Top of RECORDS SUPPLIED

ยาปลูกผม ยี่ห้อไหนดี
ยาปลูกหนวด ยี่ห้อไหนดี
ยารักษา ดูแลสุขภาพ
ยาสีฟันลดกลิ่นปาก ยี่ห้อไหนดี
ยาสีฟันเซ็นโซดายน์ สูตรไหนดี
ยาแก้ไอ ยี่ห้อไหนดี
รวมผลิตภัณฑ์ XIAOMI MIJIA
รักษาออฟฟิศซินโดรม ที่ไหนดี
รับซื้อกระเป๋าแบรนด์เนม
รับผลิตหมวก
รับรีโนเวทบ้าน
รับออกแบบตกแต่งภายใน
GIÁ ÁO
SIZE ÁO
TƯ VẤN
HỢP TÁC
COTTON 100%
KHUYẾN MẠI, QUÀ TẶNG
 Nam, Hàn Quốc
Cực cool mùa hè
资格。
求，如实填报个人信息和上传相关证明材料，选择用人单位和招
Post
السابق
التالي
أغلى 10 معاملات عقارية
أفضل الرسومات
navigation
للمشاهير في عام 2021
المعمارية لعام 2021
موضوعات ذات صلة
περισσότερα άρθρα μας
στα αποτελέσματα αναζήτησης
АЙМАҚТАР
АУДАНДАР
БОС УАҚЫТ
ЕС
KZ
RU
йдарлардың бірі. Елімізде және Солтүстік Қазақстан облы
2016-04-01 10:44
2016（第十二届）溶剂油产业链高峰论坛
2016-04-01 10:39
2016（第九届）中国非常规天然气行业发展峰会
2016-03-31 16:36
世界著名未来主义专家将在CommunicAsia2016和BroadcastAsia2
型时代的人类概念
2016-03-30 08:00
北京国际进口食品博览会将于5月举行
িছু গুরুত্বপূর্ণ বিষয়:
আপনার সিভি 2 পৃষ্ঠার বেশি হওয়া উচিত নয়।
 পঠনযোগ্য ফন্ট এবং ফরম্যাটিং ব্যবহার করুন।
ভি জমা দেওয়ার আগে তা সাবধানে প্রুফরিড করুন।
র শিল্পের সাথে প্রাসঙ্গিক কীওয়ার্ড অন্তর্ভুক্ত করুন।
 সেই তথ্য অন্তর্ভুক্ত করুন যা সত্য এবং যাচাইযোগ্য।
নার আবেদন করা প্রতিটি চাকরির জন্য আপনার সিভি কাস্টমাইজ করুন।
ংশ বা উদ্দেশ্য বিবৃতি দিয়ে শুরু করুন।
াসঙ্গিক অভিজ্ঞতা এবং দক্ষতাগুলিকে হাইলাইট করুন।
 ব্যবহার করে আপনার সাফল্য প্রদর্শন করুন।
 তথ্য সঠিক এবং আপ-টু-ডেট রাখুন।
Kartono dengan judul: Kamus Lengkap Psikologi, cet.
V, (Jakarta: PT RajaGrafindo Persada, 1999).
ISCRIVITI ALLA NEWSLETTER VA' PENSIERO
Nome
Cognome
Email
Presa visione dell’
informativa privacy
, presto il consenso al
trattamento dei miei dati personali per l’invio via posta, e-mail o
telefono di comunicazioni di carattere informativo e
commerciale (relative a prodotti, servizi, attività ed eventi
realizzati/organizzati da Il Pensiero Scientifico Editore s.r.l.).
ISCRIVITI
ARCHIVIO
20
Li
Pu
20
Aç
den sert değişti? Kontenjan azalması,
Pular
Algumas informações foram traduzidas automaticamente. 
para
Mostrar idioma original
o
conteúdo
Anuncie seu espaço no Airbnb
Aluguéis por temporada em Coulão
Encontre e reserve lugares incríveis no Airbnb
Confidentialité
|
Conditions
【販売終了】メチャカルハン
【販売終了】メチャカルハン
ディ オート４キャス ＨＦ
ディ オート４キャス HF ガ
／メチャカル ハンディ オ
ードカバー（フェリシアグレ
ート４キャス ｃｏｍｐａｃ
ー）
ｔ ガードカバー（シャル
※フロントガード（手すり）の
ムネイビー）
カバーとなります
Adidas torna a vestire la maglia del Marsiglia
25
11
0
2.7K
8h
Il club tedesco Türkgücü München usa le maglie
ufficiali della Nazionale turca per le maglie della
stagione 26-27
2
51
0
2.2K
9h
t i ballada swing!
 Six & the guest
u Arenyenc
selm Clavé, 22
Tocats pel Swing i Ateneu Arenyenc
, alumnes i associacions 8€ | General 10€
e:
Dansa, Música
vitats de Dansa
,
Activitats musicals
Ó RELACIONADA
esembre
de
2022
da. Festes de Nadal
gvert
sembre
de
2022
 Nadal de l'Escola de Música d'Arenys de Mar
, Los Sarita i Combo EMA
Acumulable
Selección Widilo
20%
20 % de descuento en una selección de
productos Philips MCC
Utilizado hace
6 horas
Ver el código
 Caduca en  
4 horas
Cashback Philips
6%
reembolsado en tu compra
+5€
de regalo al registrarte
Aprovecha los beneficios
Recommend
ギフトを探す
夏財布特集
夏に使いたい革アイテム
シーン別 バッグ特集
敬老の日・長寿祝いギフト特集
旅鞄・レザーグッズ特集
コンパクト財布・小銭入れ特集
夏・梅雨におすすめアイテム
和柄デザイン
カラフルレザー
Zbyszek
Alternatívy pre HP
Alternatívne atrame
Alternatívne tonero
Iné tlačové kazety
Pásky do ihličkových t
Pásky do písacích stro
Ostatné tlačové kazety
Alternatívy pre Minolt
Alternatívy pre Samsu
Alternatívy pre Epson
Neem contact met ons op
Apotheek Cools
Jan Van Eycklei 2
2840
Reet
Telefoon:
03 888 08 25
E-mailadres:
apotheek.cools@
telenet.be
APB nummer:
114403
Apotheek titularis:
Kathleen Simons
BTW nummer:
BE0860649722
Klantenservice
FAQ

Bottom of RECORDS SUPPLIED

TASK REQUIREMENTS
Where does the string "อไหนด" appear in the records? Copy every line that holds it.

REPLY TO THE EXERCISE
ยาปลูกผม ยี่ห้อไหนดี
ยาปลูกหนวด ยี่ห้อไหนดี
ยาสีฟันลดกลิ่นปาก ยี่ห้อไหนดี
ยาแก้ไอ ยี่ห้อไหนดี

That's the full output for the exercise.